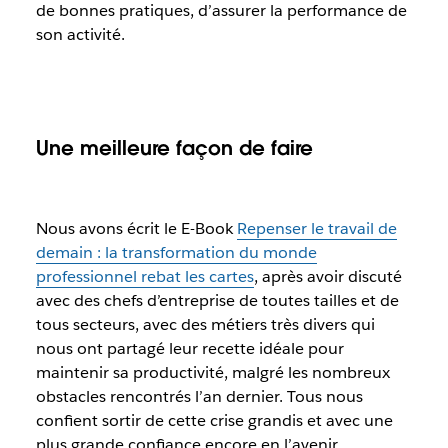
de bonnes pratiques, d’assurer la performance de
son activité.
Une meilleure façon de faire
Nous avons écrit le E-Book
Repenser le travail de
demain : la transformation du monde
professionnel rebat les cartes
,
après avoir discuté
avec des chefs d’entreprise de toutes tailles et de
tous secteurs, avec des métiers très divers qui
nous ont partagé leur recette idéale pour
maintenir sa productivité, malgré les nombreux
obstacles rencontrés l’an dernier. Tous nous
confient sortir de cette crise grandis et avec une
plus grande confiance encore en l’avenir.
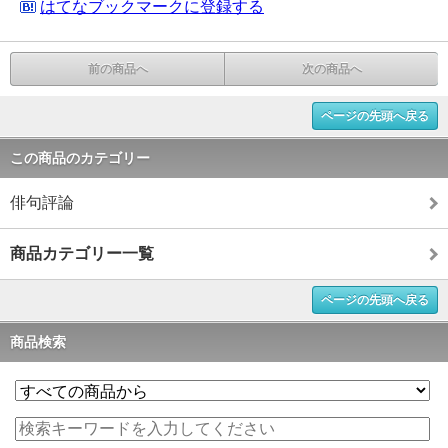
はてなブックマークに登録する
前の商品へ
次の商品へ
ページの先頭へ戻る
この商品のカテゴリー
俳句評論
商品カテゴリー一覧
ページの先頭へ戻る
商品検索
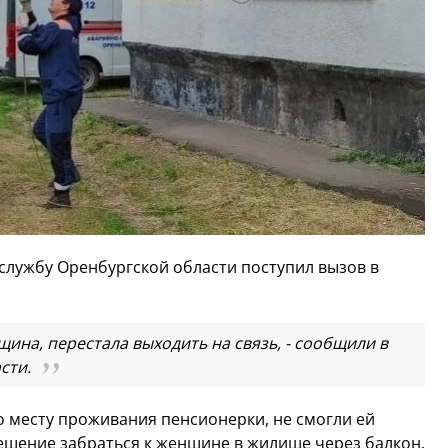
 службу Оренбургской области поступил вызов в
ина, перестала выходить на связь, - сообщили в
сти.
 месту проживания пенсионерки, не смогли ей
решение забраться к женщине в жилище через балкон.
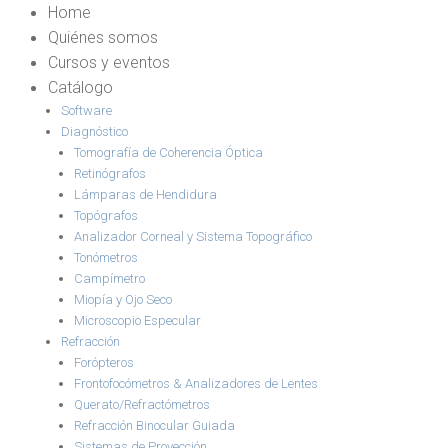
Home
Quiénes somos
Cursos y eventos
Catálogo
Software
Diagnóstico
Tomografía de Coherencia Óptica
Retinógrafos
Lámparas de Hendidura
Topógrafos
Analizador Corneal y Sistema Topográfico
Tonómetros
Campímetro
Miopía y Ojo Seco
Microscopio Especular
Refracción
Forópteros
Frontofocómetros & Analizadores de Lentes
Querato/Refractómetros
Refracción Binocular Guiada
Sistemas de Proyección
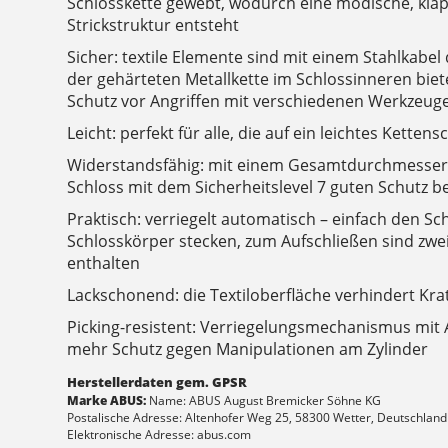
Schlosskette gewebt, wodurch eine modische, klap
Strickstruktur entsteht
Sicher: textile Elemente sind mit einem Stahlkabe
der gehärteten Metallkette im Schlossinneren biet
Schutz vor Angriffen mit verschiedenen Werkzeug
Leicht: perfekt für alle, die auf ein leichtes Kette
Widerstandsfähig: mit einem Gesamtdurchmesser
Schloss mit dem Sicherheitslevel 7 guten Schutz be
Praktisch: verriegelt automatisch – einfach den Sc
Schlosskörper stecken, zum Aufschließen sind zwe
enthalten
Lackschonend: die Textiloberfläche verhindert K
Picking-resistent: Verriegelungsmechanismus mit A
mehr Schutz gegen Manipulationen am Zylinder
Herstellerdaten gem. GPSR
Marke ABUS:
Name: ABUS August Bremicker Söhne KG
Postalische Adresse: Altenhofer Weg 25, 58300 Wetter, Deutschland
Elektronische Adresse: abus.com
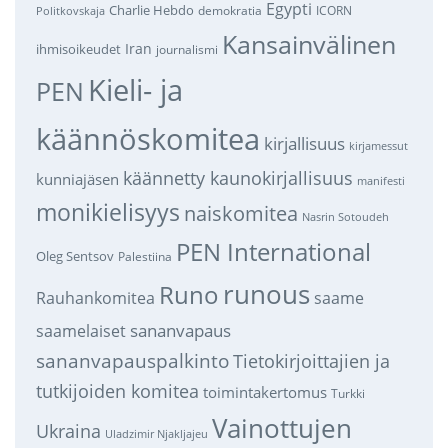
Egypti
Charlie Hebdo
demokratia
ICORN
Politkovskaja
Kansainvälinen
Iran
ihmisoikeudet
journalismi
Kieli- ja
PEN
käännöskomitea
kirjallisuus
kirjamessut
käännetty kaunokirjallisuus
kunniajäsen
manifesti
monikielisyys
naiskomitea
Nasrin Sotoudeh
PEN International
Oleg Sentsov
Palestiina
runous
Runo
saame
Rauhankomitea
sananvapaus
saamelaiset
sananvapauspalkinto
Tietokirjoittajien ja
tutkijoiden komitea
toimintakertomus
Turkki
Vainottujen
Ukraina
Uladzimir Njakljajeu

• _Directions_:
Only lines that contain "Adresse" are needed, so copy each of them from the data.

• _Finished exercise_:
Postalische Adresse: Altenhofer Weg 25, 58300 Wetter, Deutschland
Elektronische Adresse: abus.com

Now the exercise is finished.